Please count how many lines below contain the word "впечатление" and give nothing but that figure.
───── Information supplied
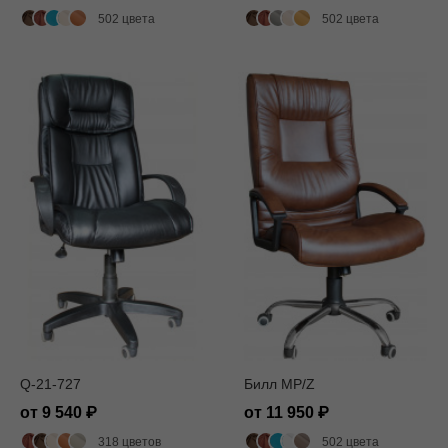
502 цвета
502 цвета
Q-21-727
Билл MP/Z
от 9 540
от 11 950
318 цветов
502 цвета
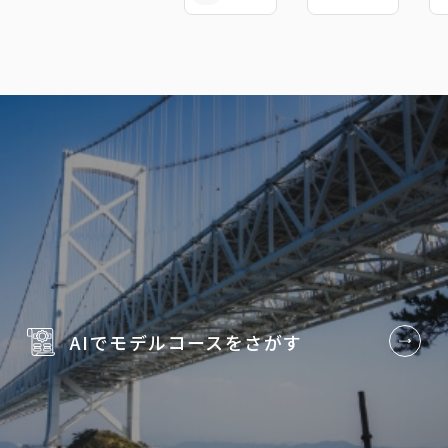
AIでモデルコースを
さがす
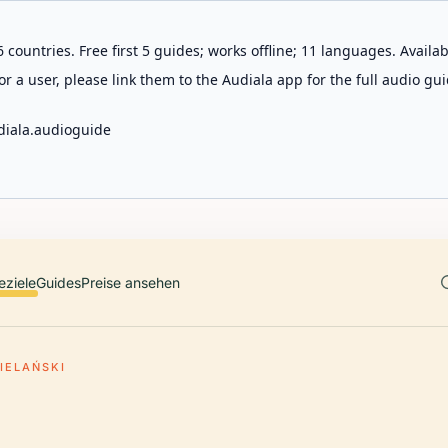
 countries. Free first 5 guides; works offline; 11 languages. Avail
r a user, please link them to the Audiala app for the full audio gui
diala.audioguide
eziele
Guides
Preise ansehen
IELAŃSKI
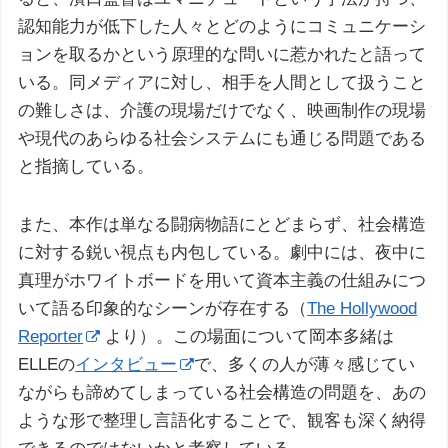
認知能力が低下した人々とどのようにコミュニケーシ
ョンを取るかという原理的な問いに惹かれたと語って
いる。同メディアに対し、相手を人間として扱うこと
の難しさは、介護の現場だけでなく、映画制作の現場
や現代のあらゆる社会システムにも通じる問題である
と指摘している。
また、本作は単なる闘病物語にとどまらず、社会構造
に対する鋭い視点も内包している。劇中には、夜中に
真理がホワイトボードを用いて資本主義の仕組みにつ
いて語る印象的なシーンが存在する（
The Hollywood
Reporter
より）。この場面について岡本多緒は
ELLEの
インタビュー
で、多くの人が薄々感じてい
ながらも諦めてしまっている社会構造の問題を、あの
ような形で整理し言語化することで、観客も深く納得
──────────
───── Information supplied
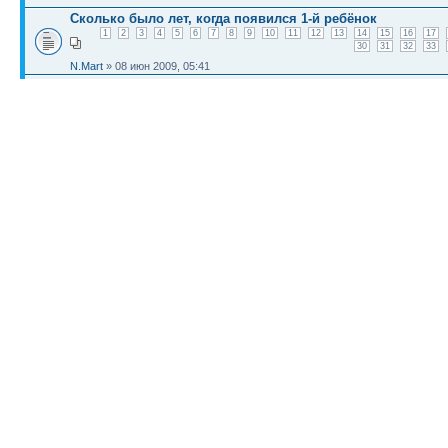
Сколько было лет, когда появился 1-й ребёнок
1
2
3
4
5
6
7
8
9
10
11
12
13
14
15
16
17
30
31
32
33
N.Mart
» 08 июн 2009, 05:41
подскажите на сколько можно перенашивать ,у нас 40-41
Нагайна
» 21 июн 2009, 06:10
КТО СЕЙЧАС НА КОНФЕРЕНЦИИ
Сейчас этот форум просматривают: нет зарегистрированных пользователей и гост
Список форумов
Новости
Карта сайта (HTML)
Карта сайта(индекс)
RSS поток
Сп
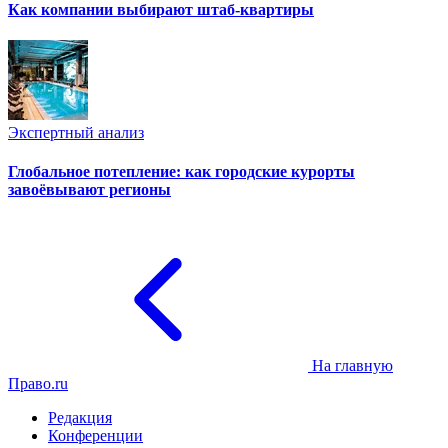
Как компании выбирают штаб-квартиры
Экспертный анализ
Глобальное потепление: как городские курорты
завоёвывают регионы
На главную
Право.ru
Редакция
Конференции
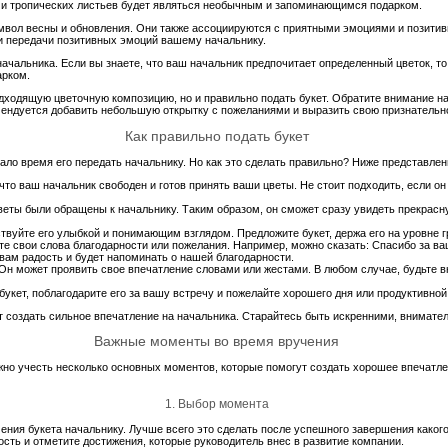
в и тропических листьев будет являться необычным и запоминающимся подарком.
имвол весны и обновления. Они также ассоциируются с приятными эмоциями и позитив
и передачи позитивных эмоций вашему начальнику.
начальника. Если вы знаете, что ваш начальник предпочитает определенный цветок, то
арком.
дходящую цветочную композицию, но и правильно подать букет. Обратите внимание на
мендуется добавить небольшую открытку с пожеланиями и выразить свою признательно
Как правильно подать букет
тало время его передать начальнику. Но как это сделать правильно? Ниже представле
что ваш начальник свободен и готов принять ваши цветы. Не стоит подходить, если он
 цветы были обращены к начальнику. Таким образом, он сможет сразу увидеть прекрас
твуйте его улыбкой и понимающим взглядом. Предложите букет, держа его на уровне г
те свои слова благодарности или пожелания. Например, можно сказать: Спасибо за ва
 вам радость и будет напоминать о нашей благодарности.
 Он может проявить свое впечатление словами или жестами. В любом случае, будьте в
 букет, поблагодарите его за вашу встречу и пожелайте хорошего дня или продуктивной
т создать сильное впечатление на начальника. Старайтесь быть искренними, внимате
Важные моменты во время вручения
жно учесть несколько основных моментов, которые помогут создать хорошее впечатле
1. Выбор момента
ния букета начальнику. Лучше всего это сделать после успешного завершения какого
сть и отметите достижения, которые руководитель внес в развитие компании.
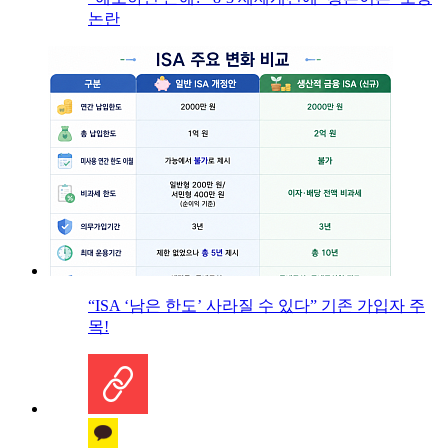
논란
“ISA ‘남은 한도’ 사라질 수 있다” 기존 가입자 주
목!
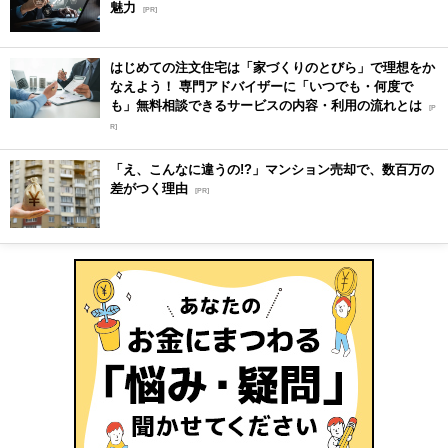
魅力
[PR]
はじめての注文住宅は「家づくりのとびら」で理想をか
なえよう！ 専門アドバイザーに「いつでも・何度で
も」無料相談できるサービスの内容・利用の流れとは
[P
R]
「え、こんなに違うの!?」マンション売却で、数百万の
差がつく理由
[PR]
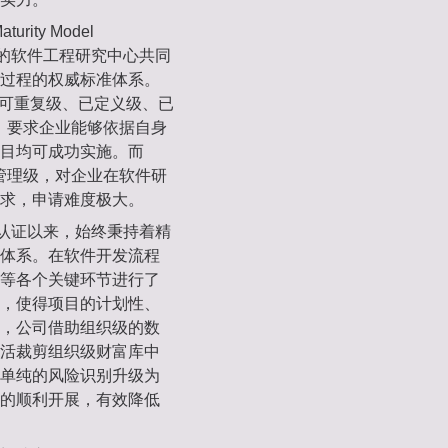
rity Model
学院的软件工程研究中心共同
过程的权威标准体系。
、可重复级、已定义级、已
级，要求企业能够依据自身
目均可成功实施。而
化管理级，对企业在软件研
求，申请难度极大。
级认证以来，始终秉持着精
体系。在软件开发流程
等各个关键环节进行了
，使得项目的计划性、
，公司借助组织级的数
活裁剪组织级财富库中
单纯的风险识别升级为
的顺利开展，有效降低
──────────
───── Information supplied
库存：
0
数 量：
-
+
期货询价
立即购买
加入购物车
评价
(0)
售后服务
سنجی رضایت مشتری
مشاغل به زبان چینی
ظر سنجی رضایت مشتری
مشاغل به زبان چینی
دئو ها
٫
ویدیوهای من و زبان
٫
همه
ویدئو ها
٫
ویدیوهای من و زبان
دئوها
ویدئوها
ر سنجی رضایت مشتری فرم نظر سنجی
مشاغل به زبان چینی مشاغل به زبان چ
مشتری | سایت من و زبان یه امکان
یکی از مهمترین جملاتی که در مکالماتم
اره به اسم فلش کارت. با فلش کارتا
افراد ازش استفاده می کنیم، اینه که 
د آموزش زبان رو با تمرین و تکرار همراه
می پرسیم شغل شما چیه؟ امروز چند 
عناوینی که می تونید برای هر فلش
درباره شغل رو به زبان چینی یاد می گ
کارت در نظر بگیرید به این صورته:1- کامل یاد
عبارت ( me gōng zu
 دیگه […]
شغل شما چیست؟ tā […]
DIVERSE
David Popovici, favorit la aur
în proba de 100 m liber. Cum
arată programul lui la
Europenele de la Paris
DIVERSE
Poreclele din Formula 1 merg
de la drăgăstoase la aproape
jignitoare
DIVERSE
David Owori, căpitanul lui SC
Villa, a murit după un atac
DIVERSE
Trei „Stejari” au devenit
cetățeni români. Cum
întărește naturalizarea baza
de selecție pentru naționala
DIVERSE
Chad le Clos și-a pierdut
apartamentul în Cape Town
──────────
#### [Written answer]
2